Your objective: Could you write out every record below exactly, leaving out any pictures?

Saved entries
----

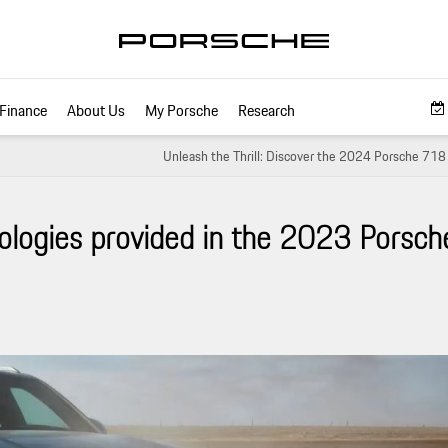
Finance
About Us
My Porsche
Research
Unleash the Thrill: Discover the 2024 Porsche 71
ologies provided in the 2023 Porsch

----

Response:
Finance
About Us
My Porsche
Research
Unleash the Thrill: Discover the 2024 Porsche 71
ologies provided in the 2023 Porsch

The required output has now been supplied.